There are 3 stunning open galactic clusters in Auriga, M36, M37 and M38. M37, perhaps the finest of the three, described variously as ‘a diamond sunburst’, ‘sparkling gold dust’ and ‘best in class’.  Contains some 500 stars down to Mag 12.5. M36 contains around 60 young, bright B-type stars, with a diameter of 14 Lys and an intrinsic brightness of 5,000 suns.  Were it 10 times closer, it would rival the Pleiades. M38 has about 100 stars in a diameter of 25 light-years.

Now I’m sure you’ll be upset if I don’t mention a couple of – to me anyway – really interesting variable stars. The first is SS Aurigae. This is a cataclysmic variable, known as a dwarf nova.  In dwarf novae, 2 tiny sub-dwarf stars very close to each other rotate quickly, in SS’s case in just over 4 hours. Material transfers from one to the other onto a spinning disk which periodically goes nova. Every 50 – 100 days, with an average of 55, the SS system explodes about 5 mags, from 15 to 10, in a couple of days.  So, from not visible to visible in an 8” telescope.  Great fun watching a blank space waiting for something to appear and great fun when it does.

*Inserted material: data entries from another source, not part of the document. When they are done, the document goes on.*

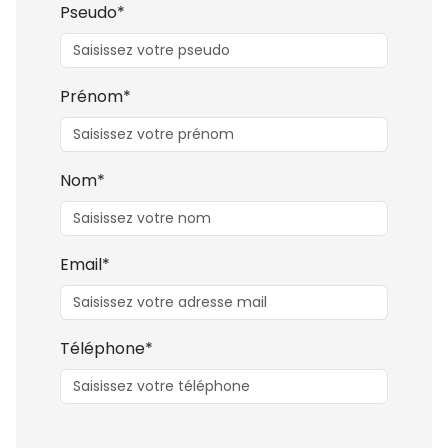
Pseudo*
Prénom*
Nom*
Email*
Téléphone*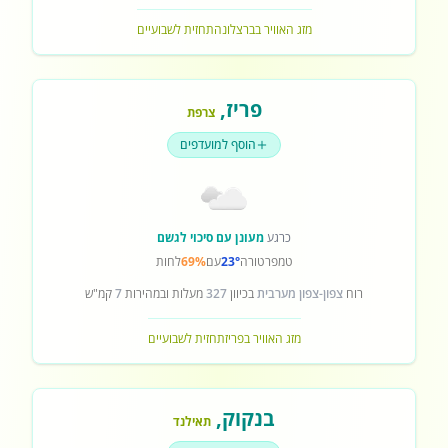
מזג האוויר בברצלונה
תחזית לשבועיים
פריז
,
צרפת
הוסף למועדפים
כרגע
מעונן עם סיכוי לגשם
טמפרטורה
23°
עם
69%
לחות
רוח
צפון-צפון מערבית
בכיוון
327
מעלות ובמהירות
7
קמ"ש
מזג האוויר בפריז
תחזית לשבועיים
בנקוק
,
תאילנד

The second is UV Aurigae. Another close binary, this time consisting of a hot star, a star of late type, and an extended envelope excited by the hot star’s radiation. The combined brightness displays irregular variations with amplitudes up to 4 mag.

By the way, the Sun will rise every day next month! Seriously, the solar cycle is rising to a (low) peak so expect more sunspots and flares and perhaps for those far North some aurorae.

Happy New Year, dark skies and great observing!